Driving rain and wind gusts of up to 90 kph threatened not to only to make racing unsafe but to uproot temporary structures, including marquees hosting groups of visitors to the event.
The worst of the weather arrived on Wednesday when 40 millimetres of rain - almost two inches – fell on the racecourse amid fears that the most popular annual event in the county would have to be abandoned.
“We had our concerns but the Clerk of the Course decided that racing conditions were adequate. The second problem we had was about possible wind damage to temporary buildings, fences on the course and railings but these were fine too,” racing manager Richie Galway told the Leader.
The number filing through the turnstiles fell as the bad weather broke (the attendance figure for Wednesday was 11,517 – down almost 6,000 on 2011). And there was a corresponding drop in the amount of money gambled on the tote - down from over €1m in ‘11 to less than €420,000. Betting was also adversely affected as some races were called off.
The Thursday attendance was down by 2,240 to 13,300 and the amount of money gambled that day also went through the floor.
Tote turnover on the five races was €290,000 as compared with 985,400 in ‘11 and wagers with bookmakers fell from €1,544, 400 to€656,200.
Nevertheless efforts by the racecourse to attract more visitors proved successful.

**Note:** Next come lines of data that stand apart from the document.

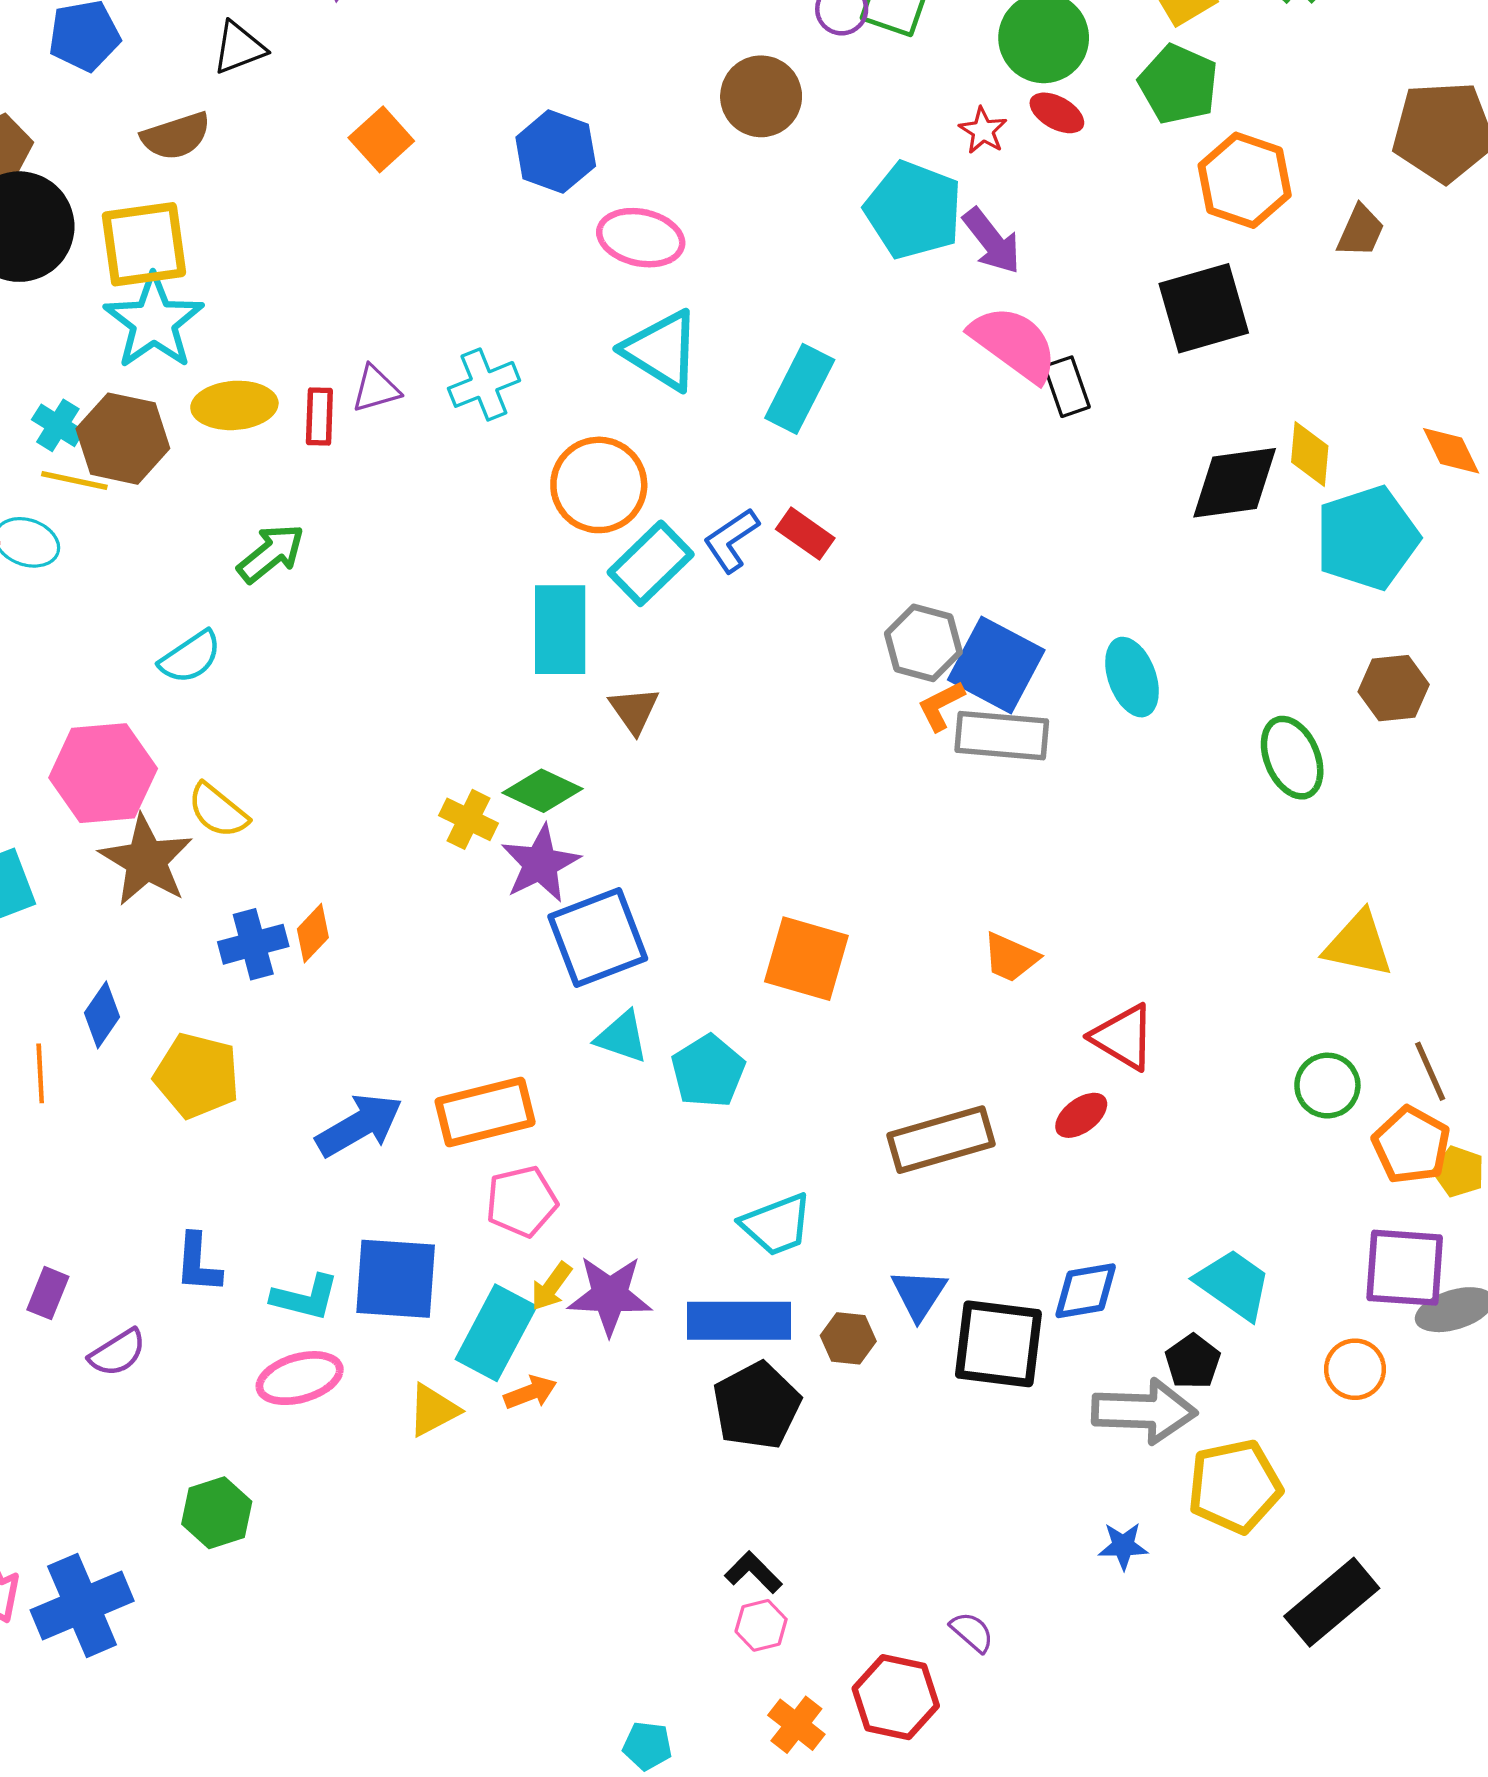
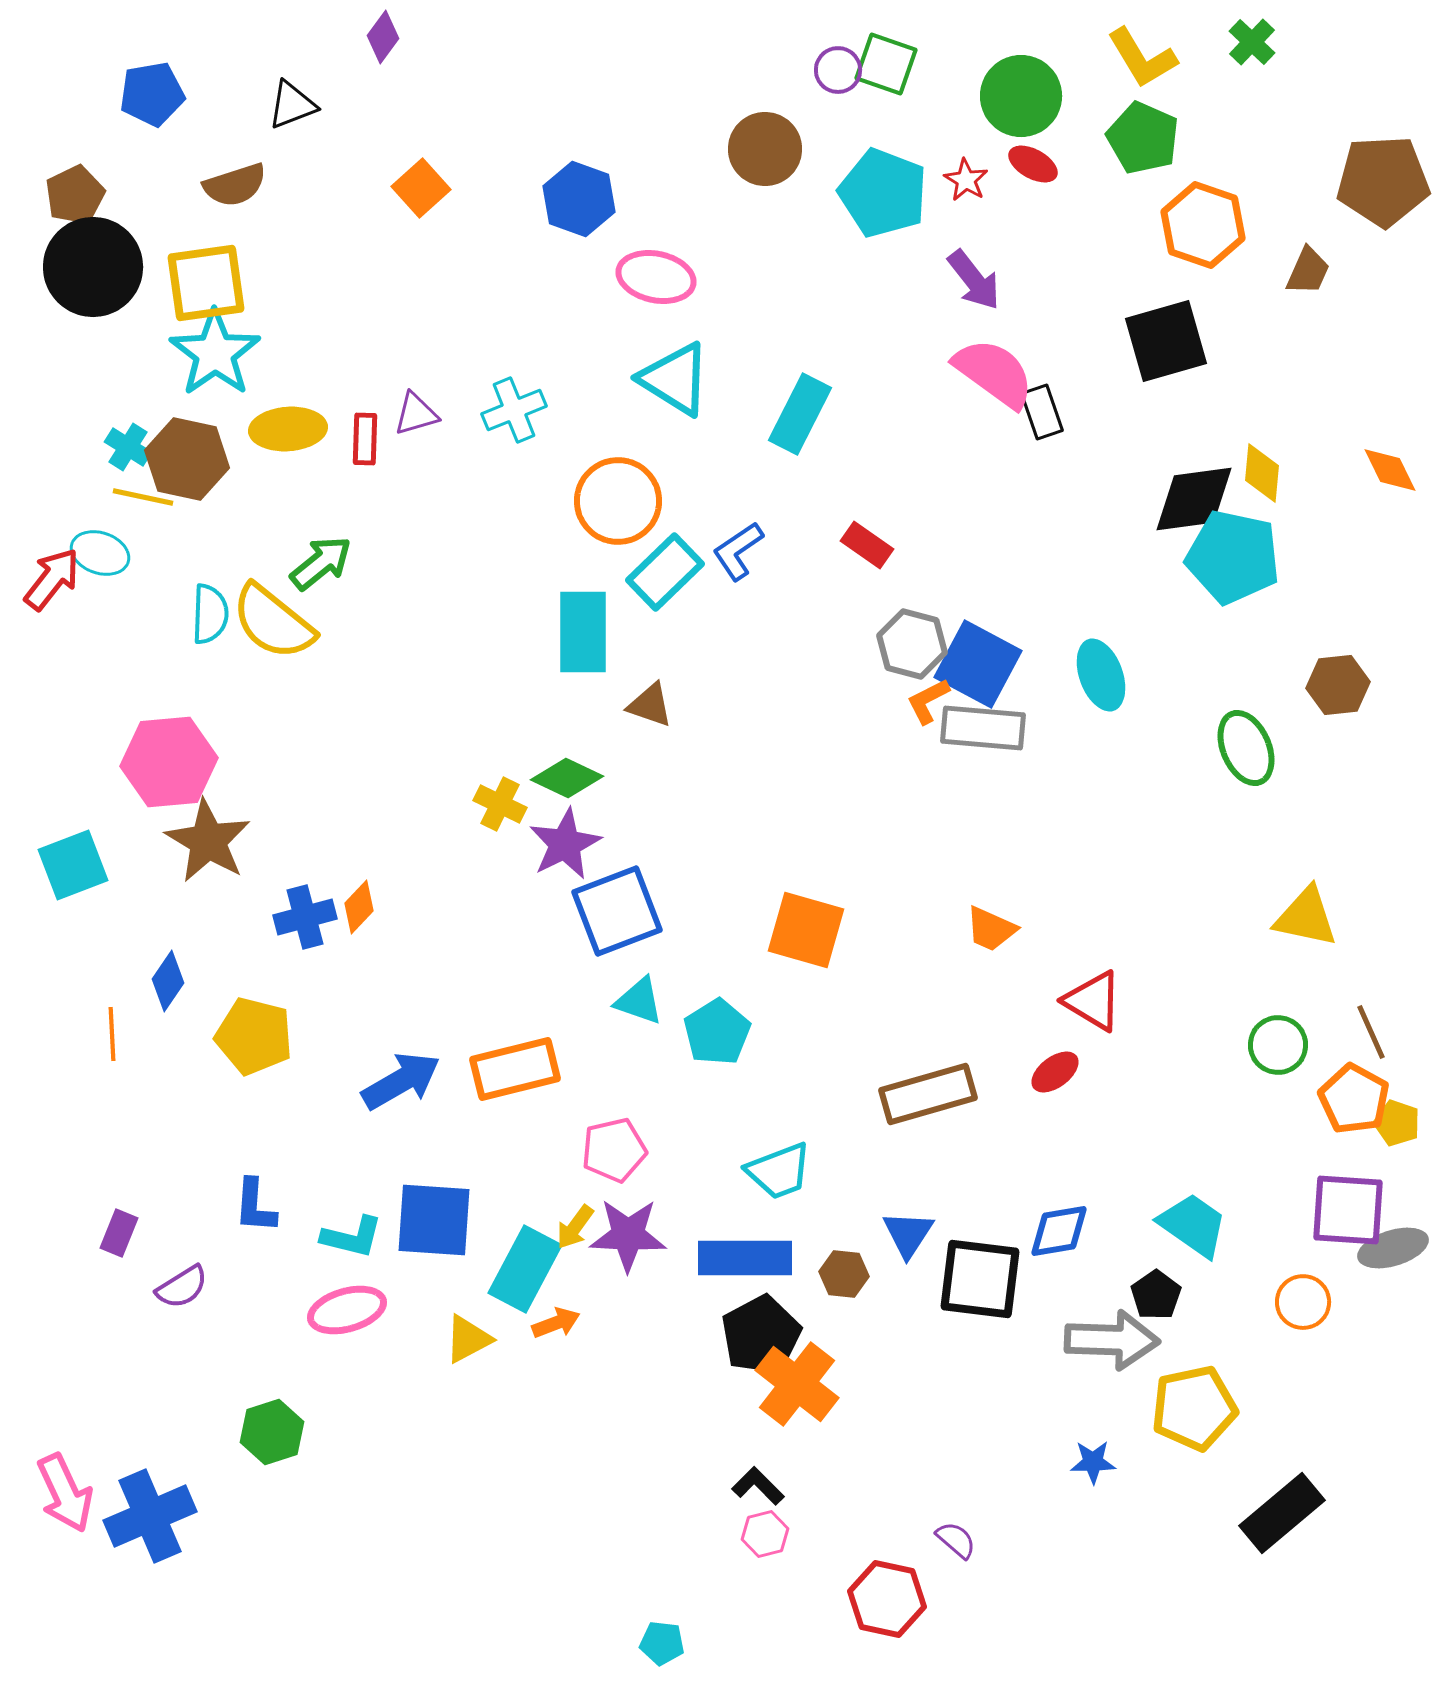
cyan pentagon: (913, 210) -> (883, 193), moved
red rectangle: (805, 534) -> (867, 545), moved
cyan pentagon: (1367, 538) -> (1233, 557), moved, turned 30
cyan semicircle: (190, 657) -> (210, 614), moved, turned -54
brown triangle: (634, 710) -> (650, 705), turned -36
yellow semicircle: (218, 811) -> (273, 622), moved, size x1.5
pink pentagon: (521, 1201) -> (614, 1150), moved
orange cross: (796, 1725) -> (797, 1384), moved, size x1.6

On Friday some 27,300 people turned up - an increase of more than 2,000. Saturday’s attendance was also up year on year to 25,200 from 23,300. Overall the attendance was some 91,000 or just 4,000 less than the 2011 figure. A number of races – nine in all – were called off and these will be rescheduled as part of a two day meeting to go ahead on Tuesday and Wednesday May 8 and 9.
Mr. Galway said the race cancellations and will have “financial implications” for the racecourse.
“There will be a loss but thanks to the goodwill of so many people who knew what we were faced with, we got through most of the meeting and without injuries to jockeys or horses, apart from one who had a broken nose but still rode,” Mr. Galway said.
He stressed too that the decisions to proceed with racing and to allow the public in when the elements threatened temporary structures were were made independently of each other.